_Task item_:
Write the listing below out again exactly, dropping the images.

** Listed records follows **

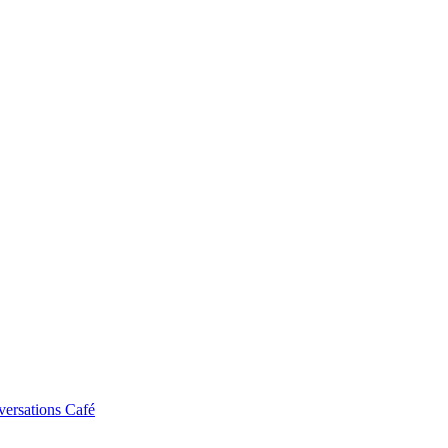
ersations Café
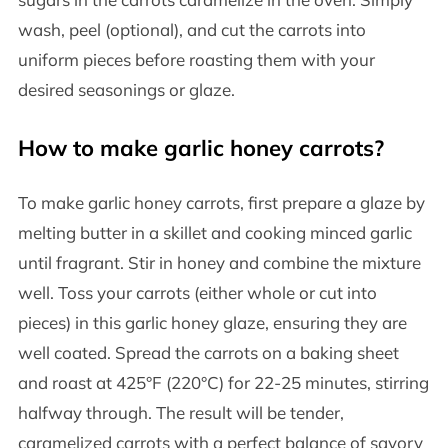
wash, peel (optional), and cut the carrots into
uniform pieces before roasting them with your
desired seasonings or glaze.
How to make garlic honey carrots?
To make garlic honey carrots, first prepare a glaze by
melting butter in a skillet and cooking minced garlic
until fragrant. Stir in honey and combine the mixture
well. Toss your carrots (either whole or cut into
pieces) in this garlic honey glaze, ensuring they are
well coated. Spread the carrots on a baking sheet
and roast at 425°F (220°C) for 22-25 minutes, stirring
halfway through. The result will be tender,
caramelized carrots with a perfect balance of savory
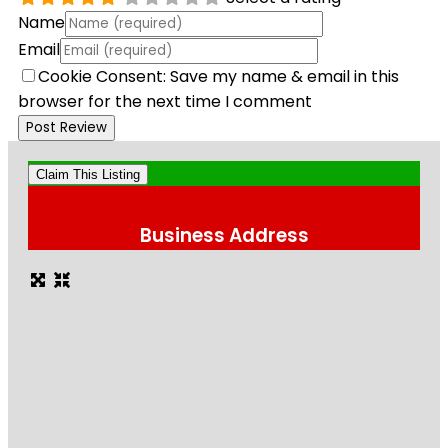
Name
Email
Cookie Consent: Save my name & email in this
browser for the next time I comment
Claim This Listing
Business Address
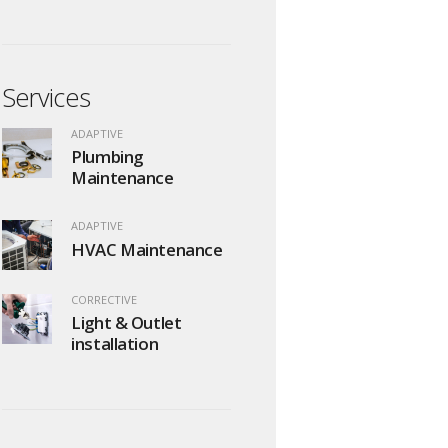
Services
ADAPTIVE
Plumbing
Maintenance
ADAPTIVE
HVAC Maintenance
CORRECTIVE
Light & Outlet
installation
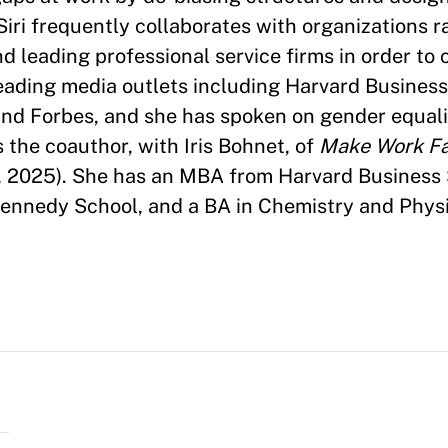
Siri frequently collaborates with organizations 
 leading professional service firms in order to 
 leading media outlets including Harvard Busines
nd Forbes, and she has spoken on gender equali
s the coauthor, with Iris Bohnet, of
Make Work Fai
, 2025). She has an MBA from Harvard Business 
Kennedy School, and a BA in Chemistry and Phys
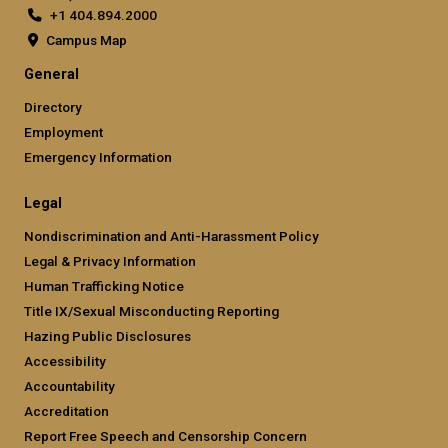
+1 404.894.2000
Campus Map
General
Directory
Employment
Emergency Information
Legal
Nondiscrimination and Anti-Harassment Policy
Legal & Privacy Information
Human Trafficking Notice
Title IX/Sexual Misconducting Reporting
Hazing Public Disclosures
Accessibility
Accountability
Accreditation
Report Free Speech and Censorship Concern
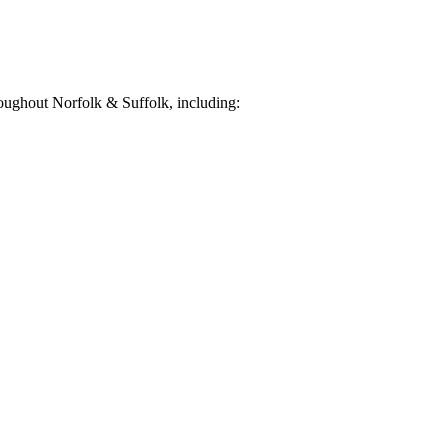
oughout Norfolk & Suffolk, including:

** End of Listed records **

_Solution to this task_:
ersations Café
wash, peel (optional), and cut the carrots into
uniform pieces before roasting them with your
desired seasonings or glaze.
How to make garlic honey carrots?
To make garlic honey carrots, first prepare a glaze by
melting butter in a skillet and cooking minced garlic
until fragrant. Stir in honey and combine the mixture
well. Toss your carrots (either whole or cut into
pieces) in this garlic honey glaze, ensuring they are
well coated. Spread the carrots on a baking sheet
and roast at 425°F (220°C) for 22-25 minutes, stirring
halfway through. The result will be tender,
caramelized carrots with a perfect balance of savory
Name
Email
Cookie Consent: Save my name & email in this
browser for the next time I comment
Claim This Listing
Business Address
Services
ADAPTIVE
Plumbing
Maintenance
ADAPTIVE
HVAC Maintenance
CORRECTIVE
Light & Outlet
installation
Siri frequently collaborates with organizations 
 leading professional service firms in order to 
 leading media outlets including Harvard Busines
nd Forbes, and she has spoken on gender equali
s the coauthor, with Iris Bohnet, of
Make Work Fai
, 2025). She has an MBA from Harvard Business 
Kennedy School, and a BA in Chemistry and Phys
+1 404.894.2000
Campus Map
General
Directory
Employment
Emergency Information
Legal
Nondiscrimination and Anti-Harassment Policy
Legal & Privacy Information
Human Trafficking Notice
Title IX/Sexual Misconducting Reporting
Hazing Public Disclosures
Accessibility
Accountability
Accreditation
Report Free Speech and Censorship Concern
oughout Norfolk & Suffolk, including:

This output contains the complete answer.